Non c’è ombra di padrone adesso, «ma è possibile secondo te che queste piccole aziende familiari alla fine non riescano ad assumere nessuno?» si chiede Margherita Arleo, segretaria provinciale della Flai Cgil Savona, che ci accompagna tra serre e campi. A dominare, nella Piana come in città, non è solo la grande paura di questi braccianti di uscire dal buio dell’illegalità e denunciare. È la grande indifferenza che sembra circondarli: avviene tutto alla luce del sole, ma pare più conveniente chiudere occhio. «La situazione è grave, questi lavoratori ufficialmente non esistono e invece ci chiedono aiuto - spiega nel palazzo del Comune il sindaco di Albenga, Riccardo Tomatis -. Mi chiede se ci sono complicità da parte degli italiani? Complicità no, tolleranza sì». La tolleranza è innanzitutto un tetto, o un sottotetto, all’interno del quale le famiglie del posto sistemano persone che si alzeranno alla luce dell’alba. Sono alloggi di fortuna in cui si vive e si dorme in spazi ristretti e sovraffollati: garage oppure magazzini, in condizioni igieniche al limite. Basta ovviamente pagare chi affitta. Non nella stagione estiva, però, perché gli spazi vanno liberati per i turisti. Così alcuni di questi ragazzi ad agosto dormono in tenda, sulla spiaggia.
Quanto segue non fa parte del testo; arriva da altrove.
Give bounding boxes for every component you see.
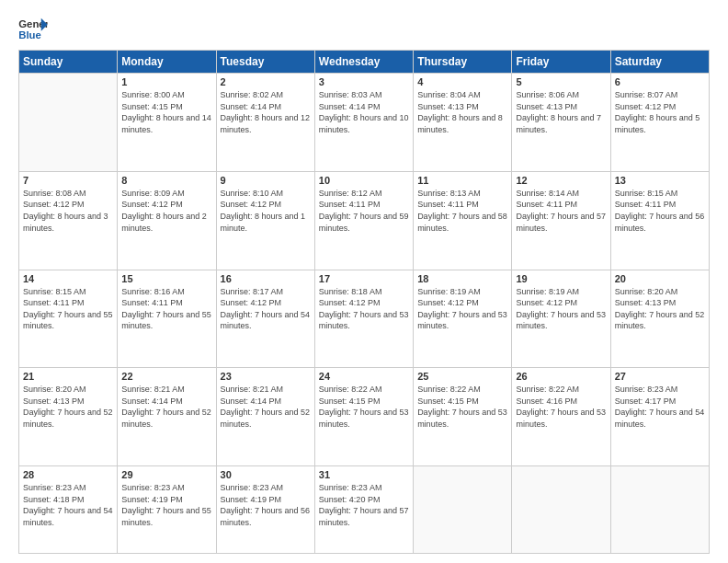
day-cell: 20Sunrise: 8:20 AMSunset: 4:13 PMDayligh… — [610, 270, 709, 368]
day-cell: 25Sunrise: 8:22 AMSunset: 4:15 PMDayligh… — [414, 368, 512, 466]
day-number: 16 — [221, 273, 311, 284]
day-cell: 26Sunrise: 8:22 AMSunset: 4:16 PMDayligh… — [512, 368, 610, 466]
day-info: Sunrise: 8:20 AMSunset: 4:13 PMDaylight:… — [23, 384, 113, 430]
day-info: Sunrise: 8:23 AMSunset: 4:18 PMDaylight:… — [23, 482, 113, 528]
day-info: Sunrise: 8:17 AMSunset: 4:12 PMDaylight:… — [221, 286, 311, 332]
day-info: Sunrise: 8:09 AMSunset: 4:12 PMDaylight:… — [121, 188, 211, 234]
day-number: 13 — [615, 175, 705, 186]
page: General Blue SundayMondayTuesdayWednesda… — [0, 0, 728, 563]
day-number: 31 — [319, 469, 409, 480]
day-info: Sunrise: 8:13 AMSunset: 4:11 PMDaylight:… — [417, 188, 507, 234]
day-number: 4 — [417, 76, 507, 87]
day-cell: 12Sunrise: 8:14 AMSunset: 4:11 PMDayligh… — [512, 171, 610, 270]
day-cell: 15Sunrise: 8:16 AMSunset: 4:11 PMDayligh… — [118, 270, 216, 368]
day-info: Sunrise: 8:00 AMSunset: 4:15 PMDaylight:… — [121, 89, 211, 135]
day-cell: 23Sunrise: 8:21 AMSunset: 4:14 PMDayligh… — [216, 368, 314, 466]
day-number: 3 — [319, 76, 409, 87]
day-cell — [610, 466, 709, 554]
day-number: 9 — [221, 175, 311, 186]
day-number: 23 — [221, 371, 311, 382]
day-number: 29 — [121, 469, 211, 480]
day-cell: 22Sunrise: 8:21 AMSunset: 4:14 PMDayligh… — [118, 368, 216, 466]
day-info: Sunrise: 8:16 AMSunset: 4:11 PMDaylight:… — [121, 286, 211, 332]
day-number: 25 — [417, 371, 507, 382]
day-number: 15 — [121, 273, 211, 284]
weekday-header-sunday: Sunday — [19, 51, 118, 74]
day-cell: 19Sunrise: 8:19 AMSunset: 4:12 PMDayligh… — [512, 270, 610, 368]
day-info: Sunrise: 8:22 AMSunset: 4:16 PMDaylight:… — [516, 384, 606, 430]
day-number: 22 — [121, 371, 211, 382]
day-info: Sunrise: 8:21 AMSunset: 4:14 PMDaylight:… — [121, 384, 211, 430]
day-number: 14 — [23, 273, 113, 284]
day-info: Sunrise: 8:04 AMSunset: 4:13 PMDaylight:… — [417, 89, 507, 135]
day-info: Sunrise: 8:21 AMSunset: 4:14 PMDaylight:… — [221, 384, 311, 430]
day-cell: 1Sunrise: 8:00 AMSunset: 4:15 PMDaylight… — [118, 74, 216, 172]
day-number: 24 — [319, 371, 409, 382]
day-cell: 11Sunrise: 8:13 AMSunset: 4:11 PMDayligh… — [414, 171, 512, 270]
day-number: 26 — [516, 371, 606, 382]
day-info: Sunrise: 8:23 AMSunset: 4:19 PMDaylight:… — [221, 482, 311, 528]
day-info: Sunrise: 8:14 AMSunset: 4:11 PMDaylight:… — [516, 188, 606, 234]
day-info: Sunrise: 8:15 AMSunset: 4:11 PMDaylight:… — [23, 286, 113, 332]
day-number: 18 — [417, 273, 507, 284]
weekday-header-tuesday: Tuesday — [216, 51, 314, 74]
day-info: Sunrise: 8:06 AMSunset: 4:13 PMDaylight:… — [516, 89, 606, 135]
day-number: 7 — [23, 175, 113, 186]
day-cell: 10Sunrise: 8:12 AMSunset: 4:11 PMDayligh… — [314, 171, 413, 270]
day-number: 21 — [23, 371, 113, 382]
weekday-header-monday: Monday — [118, 51, 216, 74]
week-row-2: 14Sunrise: 8:15 AMSunset: 4:11 PMDayligh… — [19, 270, 710, 368]
day-number: 5 — [516, 76, 606, 87]
day-info: Sunrise: 8:23 AMSunset: 4:17 PMDaylight:… — [615, 384, 705, 430]
day-info: Sunrise: 8:20 AMSunset: 4:13 PMDaylight:… — [615, 286, 705, 332]
calendar: SundayMondayTuesdayWednesdayThursdayFrid… — [18, 50, 710, 554]
day-info: Sunrise: 8:10 AMSunset: 4:12 PMDaylight:… — [221, 188, 311, 234]
logo-icon: General Blue — [18, 17, 48, 42]
day-info: Sunrise: 8:22 AMSunset: 4:15 PMDaylight:… — [417, 384, 507, 430]
day-cell: 3Sunrise: 8:03 AMSunset: 4:14 PMDaylight… — [314, 74, 413, 172]
day-cell: 8Sunrise: 8:09 AMSunset: 4:12 PMDaylight… — [118, 171, 216, 270]
day-cell: 16Sunrise: 8:17 AMSunset: 4:12 PMDayligh… — [216, 270, 314, 368]
day-cell: 18Sunrise: 8:19 AMSunset: 4:12 PMDayligh… — [414, 270, 512, 368]
day-cell — [19, 74, 118, 172]
day-cell: 9Sunrise: 8:10 AMSunset: 4:12 PMDaylight… — [216, 171, 314, 270]
day-cell: 24Sunrise: 8:22 AMSunset: 4:15 PMDayligh… — [314, 368, 413, 466]
day-number: 27 — [615, 371, 705, 382]
day-cell: 5Sunrise: 8:06 AMSunset: 4:13 PMDaylight… — [512, 74, 610, 172]
day-info: Sunrise: 8:08 AMSunset: 4:12 PMDaylight:… — [23, 188, 113, 234]
week-row-1: 7Sunrise: 8:08 AMSunset: 4:12 PMDaylight… — [19, 171, 710, 270]
day-info: Sunrise: 8:02 AMSunset: 4:14 PMDaylight:… — [221, 89, 311, 135]
weekday-header-thursday: Thursday — [414, 51, 512, 74]
day-cell: 2Sunrise: 8:02 AMSunset: 4:14 PMDaylight… — [216, 74, 314, 172]
day-cell: 27Sunrise: 8:23 AMSunset: 4:17 PMDayligh… — [610, 368, 709, 466]
weekday-header-wednesday: Wednesday — [314, 51, 413, 74]
day-info: Sunrise: 8:18 AMSunset: 4:12 PMDaylight:… — [319, 286, 409, 332]
day-number: 28 — [23, 469, 113, 480]
day-number: 30 — [221, 469, 311, 480]
day-cell: 29Sunrise: 8:23 AMSunset: 4:19 PMDayligh… — [118, 466, 216, 554]
logo: General Blue — [18, 17, 48, 42]
header: General Blue — [18, 17, 710, 42]
day-cell: 30Sunrise: 8:23 AMSunset: 4:19 PMDayligh… — [216, 466, 314, 554]
weekday-header-saturday: Saturday — [610, 51, 709, 74]
weekday-header-friday: Friday — [512, 51, 610, 74]
day-cell: 28Sunrise: 8:23 AMSunset: 4:18 PMDayligh… — [19, 466, 118, 554]
day-info: Sunrise: 8:19 AMSunset: 4:12 PMDaylight:… — [417, 286, 507, 332]
day-cell: 21Sunrise: 8:20 AMSunset: 4:13 PMDayligh… — [19, 368, 118, 466]
day-number: 19 — [516, 273, 606, 284]
day-number: 17 — [319, 273, 409, 284]
day-cell: 13Sunrise: 8:15 AMSunset: 4:11 PMDayligh… — [610, 171, 709, 270]
day-number: 12 — [516, 175, 606, 186]
day-info: Sunrise: 8:23 AMSunset: 4:19 PMDaylight:… — [121, 482, 211, 528]
day-number: 10 — [319, 175, 409, 186]
day-cell: 6Sunrise: 8:07 AMSunset: 4:12 PMDaylight… — [610, 74, 709, 172]
day-cell — [512, 466, 610, 554]
day-number: 2 — [221, 76, 311, 87]
week-row-0: 1Sunrise: 8:00 AMSunset: 4:15 PMDaylight… — [19, 74, 710, 172]
day-info: Sunrise: 8:07 AMSunset: 4:12 PMDaylight:… — [615, 89, 705, 135]
day-info: Sunrise: 8:19 AMSunset: 4:12 PMDaylight:… — [516, 286, 606, 332]
day-info: Sunrise: 8:23 AMSunset: 4:20 PMDaylight:… — [319, 482, 409, 528]
day-cell: 7Sunrise: 8:08 AMSunset: 4:12 PMDaylight… — [19, 171, 118, 270]
day-number: 8 — [121, 175, 211, 186]
week-row-3: 21Sunrise: 8:20 AMSunset: 4:13 PMDayligh… — [19, 368, 710, 466]
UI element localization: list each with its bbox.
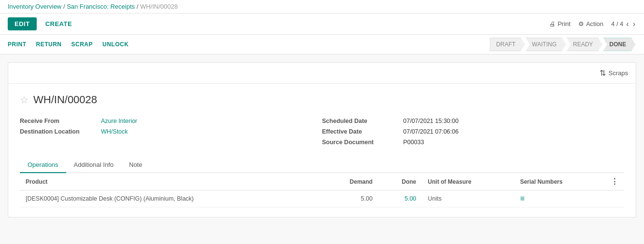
printer-icon: 🖨 <box>549 20 556 27</box>
fields-right: Scheduled Date 07/07/2021 15:30:00 Effec… <box>322 118 625 146</box>
action-bar-right: 🖨 Print ⚙ Action 4 / 4 ‹ › <box>549 20 636 28</box>
effective-date-value: 07/07/2021 07:06:06 <box>403 128 459 135</box>
main-card: ⇅ Scraps ☆ WH/IN/00028 Receive From Azur… <box>8 62 636 217</box>
cell-more <box>605 190 624 207</box>
pager-prev-button[interactable]: ‹ <box>625 20 630 28</box>
breadcrumb-bar: Inventory Overview / San Francisco: Rece… <box>0 0 644 14</box>
table-row: [DESK0004] Customizable Desk (CONFIG) (A… <box>20 190 624 207</box>
source-doc-label: Source Document <box>322 139 400 146</box>
create-button[interactable]: CREATE <box>41 17 77 30</box>
receive-from-value[interactable]: Azure Interior <box>101 118 137 124</box>
tab-operations[interactable]: Operations <box>20 157 66 173</box>
edit-button[interactable]: EDIT <box>8 17 37 30</box>
pager: 4 / 4 ‹ › <box>611 20 636 28</box>
record-name: WH/IN/00028 <box>33 94 97 106</box>
scraps-label: Scraps <box>609 69 628 77</box>
serial-list-button[interactable]: ≡ <box>520 194 524 203</box>
cell-unit: Units <box>422 190 515 207</box>
source-doc-value: P00033 <box>403 139 424 146</box>
main-content: ⇅ Scraps ☆ WH/IN/00028 Receive From Azur… <box>0 54 644 225</box>
sub-action-bar: PRINT RETURN SCRAP UNLOCK DRAFT WAITING … <box>0 35 644 54</box>
col-more: ⋮ <box>605 173 624 190</box>
status-pipeline: DRAFT WAITING READY DONE <box>490 38 636 51</box>
record-title-row: ☆ WH/IN/00028 <box>20 94 624 106</box>
tabs: Operations Additional Info Note <box>20 157 624 173</box>
status-waiting: WAITING <box>526 38 566 51</box>
status-done: DONE <box>603 38 635 51</box>
scheduled-date-row: Scheduled Date 07/07/2021 15:30:00 <box>322 118 625 124</box>
col-unit: Unit of Measure <box>422 173 515 190</box>
effective-date-row: Effective Date 07/07/2021 07:06:06 <box>322 128 625 135</box>
pager-text: 4 / 4 <box>611 20 623 27</box>
scheduled-date-label: Scheduled Date <box>322 118 400 124</box>
col-demand: Demand <box>321 173 378 190</box>
receive-from-row: Receive From Azure Interior <box>20 118 322 124</box>
effective-date-label: Effective Date <box>322 128 400 135</box>
receive-from-label: Receive From <box>20 118 97 124</box>
col-product: Product <box>20 173 321 190</box>
cell-done: 5.00 <box>378 190 422 207</box>
col-done: Done <box>378 173 422 190</box>
sub-print-button[interactable]: PRINT <box>8 39 27 50</box>
favorite-star-icon[interactable]: ☆ <box>20 94 29 106</box>
destination-label: Destination Location <box>20 128 97 135</box>
action-bar: EDIT CREATE 🖨 Print ⚙ Action 4 / 4 ‹ › <box>0 14 644 35</box>
destination-value[interactable]: WH/Stock <box>101 128 128 135</box>
card-body: ☆ WH/IN/00028 Receive From Azure Interio… <box>8 84 636 217</box>
cell-demand: 5.00 <box>321 190 378 207</box>
breadcrumb-link-inventory[interactable]: Inventory Overview <box>8 3 61 10</box>
operations-table: Product Demand Done Unit of Measure Seri… <box>20 173 624 207</box>
action-button[interactable]: ⚙ Action <box>578 20 603 27</box>
breadcrumb: Inventory Overview / San Francisco: Rece… <box>8 3 178 10</box>
tab-note[interactable]: Note <box>121 157 150 173</box>
scheduled-date-value: 07/07/2021 15:30:00 <box>403 118 459 124</box>
source-doc-row: Source Document P00033 <box>322 139 625 146</box>
breadcrumb-link-receipts[interactable]: San Francisco: Receipts <box>67 3 135 10</box>
breadcrumb-current: WH/IN/00028 <box>140 3 178 10</box>
scraps-button[interactable]: ⇅ Scraps <box>600 68 628 78</box>
cell-serial: ≡ <box>514 190 605 207</box>
print-label: Print <box>558 20 571 27</box>
list-icon: ≡ <box>520 194 524 203</box>
fields-left: Receive From Azure Interior Destination … <box>20 118 322 146</box>
destination-row: Destination Location WH/Stock <box>20 128 322 135</box>
sub-return-button[interactable]: RETURN <box>36 39 62 50</box>
pager-next-button[interactable]: › <box>632 20 636 28</box>
tab-additional-info[interactable]: Additional Info <box>66 157 121 173</box>
gear-icon: ⚙ <box>578 20 584 27</box>
print-button[interactable]: 🖨 Print <box>549 20 571 27</box>
cell-product: [DESK0004] Customizable Desk (CONFIG) (A… <box>20 190 321 207</box>
sub-scrap-button[interactable]: SCRAP <box>72 39 93 50</box>
col-serial: Serial Numbers <box>514 173 605 190</box>
status-ready: READY <box>567 38 602 51</box>
status-draft: DRAFT <box>490 38 525 51</box>
action-label: Action <box>586 20 603 27</box>
scraps-icon: ⇅ <box>600 68 606 78</box>
card-header: ⇅ Scraps <box>8 63 636 84</box>
fields-grid: Receive From Azure Interior Destination … <box>20 118 624 146</box>
more-options-icon[interactable]: ⋮ <box>611 177 618 186</box>
table-header-row: Product Demand Done Unit of Measure Seri… <box>20 173 624 190</box>
sub-unlock-button[interactable]: UNLOCK <box>102 39 129 50</box>
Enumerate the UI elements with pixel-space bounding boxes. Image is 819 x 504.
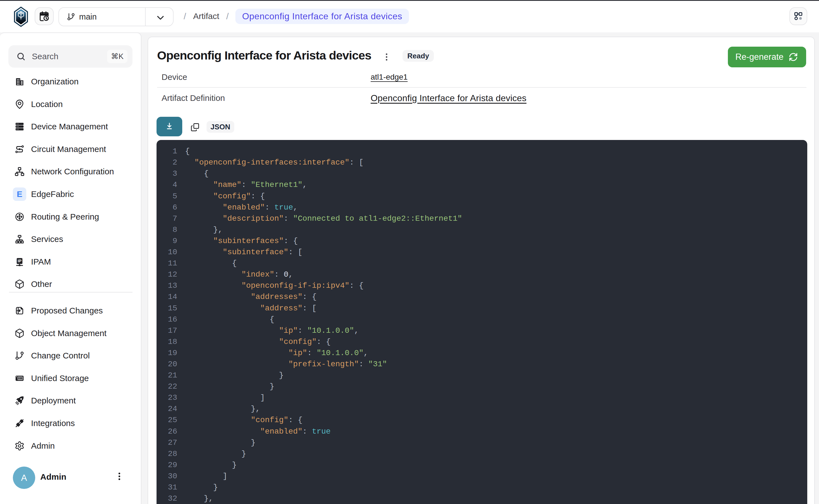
svg-text:IP: IP xyxy=(18,259,22,263)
Di solito, gli invisibili si materializzano sulle strade, al mattino e alla sera. Si vedono partire dalla periferia diretti verso i campi, in bicicletta. «Intercettarli per noi è molto complicato» racconta Lahat, una volta raggiunta la sede del sindacato in centro. Il modo migliore «è andare fuori dalle scuole serali e attendere che finiscano le lezioni. Sono di fretta, è vero, a volte vogliono parlare e a volte hanno paura». È come se il loro datore di lavoro fosse sempre presente, «un’ombra che si allunga su questi ragazzi anche quando non c’è» aggiunge Margherita Arleo. Hanno grossi problemi con la lingua e, per chiedere il rispetto dei loro diritti, devono prima sapere comunicare. Alcuni di loro si trovano stretti nei meccanismi dell’accoglienza, un boomerang per diversi profughi: dopo 60 giorni nei Cas, i Centri di accoglienza straordinaria, possono uscire e andare a lavorare come braccianti oppure operai edili. Sono incentivati a incassare soldi e buste paga in nero, perché a fronte di retribuzioni anche basse, sarebbero costretti a uscire dai centri. Arrivando con i decreti flussi, non hanno una carta d’identità e non possono aprire un conto corrente. «Per questo vengono da noi, a questo sportello». Il permesso di soggiorno dura al massimo nove mesi, nel frattempo i lavori stagionali non consentono a questi giovani migranti di mettersi in regola. «È un sistema che produce irregolarità su irregolarità, quello in cui siamo immersi. È iniziato tutto con la Bossi-Fini, è proseguito con i decreti Salvini e poi con i provvedimenti di questa legislatura: stiamo creando solo caos, clandestinità e ricattabilità sociale». Nel frattempo, ci sono le singole comunità che provano a riunirsi e a mobilitarsi, per uscire dal limbo e sfondare il muro dell’indifferenza e dell’omertà: i lavoratori del Mali, ad esempio, si trovano una volta al mese alla Camera del Lavoro di Savona, per condividere la loro condizione e fare fronte comune nelle rivendicazioni.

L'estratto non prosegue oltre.